As US banking regulators begin a post-mortem of the Silicon Valley bank, some pundits are pointing the finger at crypto markets, whose own collapse over the past year has left the tech-focused lender hopelessly exposed.
The conventional wisdom about crypto is that it is “self-referential” – a separate universe to traditional finance – and that its inherent volatility can be contained. The emerging “infection” theory is that there are enough relationships to spark extreme upheavals, much as a virus can sometimes jump from one species to another.
Here’s what happened, according to former US Congressman Barney Frank, who wrote sweeping new banking regulations after the 2008 banking crisis and joined crypto-friendly Signature Bank as a board member in 2015.

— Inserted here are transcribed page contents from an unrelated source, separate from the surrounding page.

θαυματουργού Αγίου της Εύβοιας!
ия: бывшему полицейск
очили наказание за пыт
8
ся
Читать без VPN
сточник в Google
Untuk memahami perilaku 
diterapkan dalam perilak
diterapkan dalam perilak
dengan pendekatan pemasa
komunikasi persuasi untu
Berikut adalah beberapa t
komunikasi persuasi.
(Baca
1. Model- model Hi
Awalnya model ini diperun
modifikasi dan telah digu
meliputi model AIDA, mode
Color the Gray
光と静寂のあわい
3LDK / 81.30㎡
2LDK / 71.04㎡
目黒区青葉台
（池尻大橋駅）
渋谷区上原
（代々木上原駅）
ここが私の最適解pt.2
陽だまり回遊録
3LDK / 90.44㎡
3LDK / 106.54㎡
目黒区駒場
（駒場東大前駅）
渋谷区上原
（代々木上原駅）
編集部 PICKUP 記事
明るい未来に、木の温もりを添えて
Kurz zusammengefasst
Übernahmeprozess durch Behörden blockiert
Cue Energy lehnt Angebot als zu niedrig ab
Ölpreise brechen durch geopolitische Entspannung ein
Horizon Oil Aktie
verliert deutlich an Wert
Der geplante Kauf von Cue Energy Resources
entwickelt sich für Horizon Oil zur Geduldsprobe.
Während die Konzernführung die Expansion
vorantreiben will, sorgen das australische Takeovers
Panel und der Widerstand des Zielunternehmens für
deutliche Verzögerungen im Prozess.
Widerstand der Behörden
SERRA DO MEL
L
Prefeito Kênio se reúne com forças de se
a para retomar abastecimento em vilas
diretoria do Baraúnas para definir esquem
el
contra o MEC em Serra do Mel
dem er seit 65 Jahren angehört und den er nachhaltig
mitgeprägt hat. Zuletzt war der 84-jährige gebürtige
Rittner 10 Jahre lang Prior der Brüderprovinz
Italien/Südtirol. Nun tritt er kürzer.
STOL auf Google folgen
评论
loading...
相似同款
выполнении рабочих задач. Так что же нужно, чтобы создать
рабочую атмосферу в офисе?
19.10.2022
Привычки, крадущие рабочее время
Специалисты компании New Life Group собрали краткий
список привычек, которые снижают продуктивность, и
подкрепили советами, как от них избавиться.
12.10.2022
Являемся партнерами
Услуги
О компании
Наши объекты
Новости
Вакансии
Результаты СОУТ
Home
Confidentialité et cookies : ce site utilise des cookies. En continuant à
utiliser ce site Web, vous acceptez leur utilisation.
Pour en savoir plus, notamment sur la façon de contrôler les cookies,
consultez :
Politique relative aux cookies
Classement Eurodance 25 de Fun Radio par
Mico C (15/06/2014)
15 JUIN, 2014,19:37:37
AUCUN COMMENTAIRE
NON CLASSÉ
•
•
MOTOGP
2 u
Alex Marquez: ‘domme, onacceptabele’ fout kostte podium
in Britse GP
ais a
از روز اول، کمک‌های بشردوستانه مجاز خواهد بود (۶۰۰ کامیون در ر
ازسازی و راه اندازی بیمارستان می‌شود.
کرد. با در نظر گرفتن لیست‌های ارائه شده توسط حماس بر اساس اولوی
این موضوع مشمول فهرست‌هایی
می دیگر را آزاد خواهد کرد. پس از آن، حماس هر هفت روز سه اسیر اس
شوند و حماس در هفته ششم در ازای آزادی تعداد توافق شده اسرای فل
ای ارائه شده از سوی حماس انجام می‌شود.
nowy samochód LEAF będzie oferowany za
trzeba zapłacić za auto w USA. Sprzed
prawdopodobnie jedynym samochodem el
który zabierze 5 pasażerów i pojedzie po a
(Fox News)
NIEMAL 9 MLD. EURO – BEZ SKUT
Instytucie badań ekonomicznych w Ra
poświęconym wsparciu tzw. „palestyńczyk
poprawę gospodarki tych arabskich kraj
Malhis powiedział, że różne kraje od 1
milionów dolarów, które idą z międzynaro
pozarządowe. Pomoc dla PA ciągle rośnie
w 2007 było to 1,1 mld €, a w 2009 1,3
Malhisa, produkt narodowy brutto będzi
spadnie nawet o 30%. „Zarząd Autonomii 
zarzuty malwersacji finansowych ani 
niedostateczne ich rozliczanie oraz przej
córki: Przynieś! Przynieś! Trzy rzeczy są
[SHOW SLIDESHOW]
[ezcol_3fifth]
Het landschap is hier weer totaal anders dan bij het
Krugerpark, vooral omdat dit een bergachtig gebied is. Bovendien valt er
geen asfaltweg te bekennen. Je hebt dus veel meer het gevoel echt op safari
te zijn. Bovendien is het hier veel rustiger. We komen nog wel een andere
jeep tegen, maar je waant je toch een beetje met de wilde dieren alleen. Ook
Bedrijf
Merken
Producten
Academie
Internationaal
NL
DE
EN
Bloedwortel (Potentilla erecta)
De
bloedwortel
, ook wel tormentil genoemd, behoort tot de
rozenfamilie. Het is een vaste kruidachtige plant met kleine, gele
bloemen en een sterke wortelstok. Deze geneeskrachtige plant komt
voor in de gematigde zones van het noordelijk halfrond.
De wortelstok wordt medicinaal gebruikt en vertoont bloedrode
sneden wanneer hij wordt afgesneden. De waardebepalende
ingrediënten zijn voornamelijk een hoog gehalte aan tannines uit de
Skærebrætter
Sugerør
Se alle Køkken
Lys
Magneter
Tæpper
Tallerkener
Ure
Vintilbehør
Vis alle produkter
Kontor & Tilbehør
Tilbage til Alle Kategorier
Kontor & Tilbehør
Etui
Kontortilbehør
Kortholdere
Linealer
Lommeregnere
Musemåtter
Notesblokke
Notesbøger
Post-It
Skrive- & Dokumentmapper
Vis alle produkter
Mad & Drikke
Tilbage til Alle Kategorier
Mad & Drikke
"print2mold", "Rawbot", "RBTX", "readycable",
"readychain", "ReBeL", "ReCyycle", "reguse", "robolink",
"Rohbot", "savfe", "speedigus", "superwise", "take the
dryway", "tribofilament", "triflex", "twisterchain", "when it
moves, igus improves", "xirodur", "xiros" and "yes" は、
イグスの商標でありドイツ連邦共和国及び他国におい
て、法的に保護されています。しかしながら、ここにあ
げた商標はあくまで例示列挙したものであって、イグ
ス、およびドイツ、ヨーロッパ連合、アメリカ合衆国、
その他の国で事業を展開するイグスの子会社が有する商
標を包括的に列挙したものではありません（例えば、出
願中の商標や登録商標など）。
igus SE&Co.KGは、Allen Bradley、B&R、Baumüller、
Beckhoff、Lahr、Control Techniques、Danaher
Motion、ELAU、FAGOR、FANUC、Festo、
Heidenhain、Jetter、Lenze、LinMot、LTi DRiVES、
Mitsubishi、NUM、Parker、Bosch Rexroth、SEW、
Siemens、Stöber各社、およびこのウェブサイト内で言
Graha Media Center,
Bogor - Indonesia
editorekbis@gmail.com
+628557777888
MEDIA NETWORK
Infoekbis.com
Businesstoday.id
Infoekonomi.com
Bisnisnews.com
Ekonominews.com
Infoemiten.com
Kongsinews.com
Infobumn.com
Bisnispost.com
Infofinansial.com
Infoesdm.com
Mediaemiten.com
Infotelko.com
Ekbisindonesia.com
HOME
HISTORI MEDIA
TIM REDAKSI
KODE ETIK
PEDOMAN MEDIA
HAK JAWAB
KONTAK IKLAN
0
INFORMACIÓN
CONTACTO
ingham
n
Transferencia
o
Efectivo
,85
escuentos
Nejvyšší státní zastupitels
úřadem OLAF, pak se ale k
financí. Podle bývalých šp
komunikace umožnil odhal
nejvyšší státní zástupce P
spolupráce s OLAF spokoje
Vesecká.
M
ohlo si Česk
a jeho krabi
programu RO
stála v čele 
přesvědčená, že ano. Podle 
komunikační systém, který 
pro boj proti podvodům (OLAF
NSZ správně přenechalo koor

“I think, if it wasn’t for the extreme panic about FTX and crypto, this wouldn’t have happened,” Frank Said Political this week. “It was not something that could have been anticipated by the regulators.”
FTX, the crypto exchange that collapsed in November amid allegations of massive fraud, capped a year of turmoil in crypto markets, as investors began pulling money out of risky ventures in response to rising interest rates, which This in turn exposed the shaky foundations underpinning the industry. The upcoming “crypto winter” slashes the industry’s value by two-thirds from its peak of $3 trillion in 2021.
Policymakers tried to reassure the public that the crypto market, scarred by volatility, scams and fraudsters seeking to profit from investors fearing missing out, would naturally be contained. With the collapse of the SVB, this claim faces its greatest test yet.
patient Zero
Under the theory of contagion, “Patient Zero” can be traced to the implosion of TeraUSD, an “algorithmic stablecoin”, which relied on financial engineering to maintain its value at par with the US dollar. That promise fell through in May last year after a massive selloff caused panic among investors who used virtual assets as a safe haven to park cash amid punt-taking in the crypto market. Was. The origin of the crash is still a matter of debate but rising interest rates are often cited as one of the main culprits.
The demise of TerraUSD was catastrophic for a major crypto hedge fund called Three Arrows Capital, better known as 3AC. The money managers invested $200 million in Luna, a crypto token whose value was used to boost TeraUSD, which became the third largest stablecoin on the market. a British Virgin Islands court ordered 3AC will liquidate its assets at the end of June.
The end of the fund created even more problems for the industry. Major crypto lending businesses such as BlockFi, Celsius Network and Voyager had lent hundreds of millions of dollars to 3AC to finance their market bets and were now facing massive losses.
Customers who had deposited their digital assets with the industry lender were suddenly locked out of their accounts, prompting FTX – then the third largest crypto exchange – to step in and bail out Blockfi and Voyager. Meanwhile, central banks continued to raise rates.
For a few months the infection seemed to be under control until it was revealed in November that FTX was using client cash to place risky bets elsewhere. The exchange shut down shortly thereafter as its customers rushed to withdraw their funds from the platform. Meanwhile, BlockFi and Voyager are left stranded.
the outbreak widens
This is the point where the risk aversion in the crypto industry may have sparked a species boom in the banking sector.
Silvergate Bank and Signature Bank, two smaller banks that also failed last week, had extensive business with crypto exchanges including FTX. Silvergate tried to To humiliate Its exposure to FTX however recorded a loss of $1 billion after investors withdrew more than $8 billion in deposits in the last three months of 2022. Signature also did its best to distance itself from FTX, which accounts for about 0.1 percent of its deposits.
SVB had no direct link to FTX, but was not immune to widespread contagion. Its depositors, including tech startups, crypto firms and VCs, began burning through their cash reserves to run their businesses after venture capital funding dried up.
Former NatWest banker and industry expert Frances Coppola said, “SVB and Silvergate had similar balance sheet structures and risks – large mismatch durations, lots of non-performing deposits backed by securities that are not marked to market, and Inadequate regulatory capital as unrealized fair value losses are excluded.” told Politico.
Eventually, the deposit drain forced SVB to liquidate underwater assets to accommodate its customers, while trying to hedge losses on bond portfolios and a bigger bet on interest rates. As word got out, withdrawals turned into a crypto bubble as frictionless and hype-driven as a bank run.
Zachary Warmbrodt and Izabella Kaminska contributed reporting from Washington and London, respectively.
This article has been updated to correct the value of the crypto industry.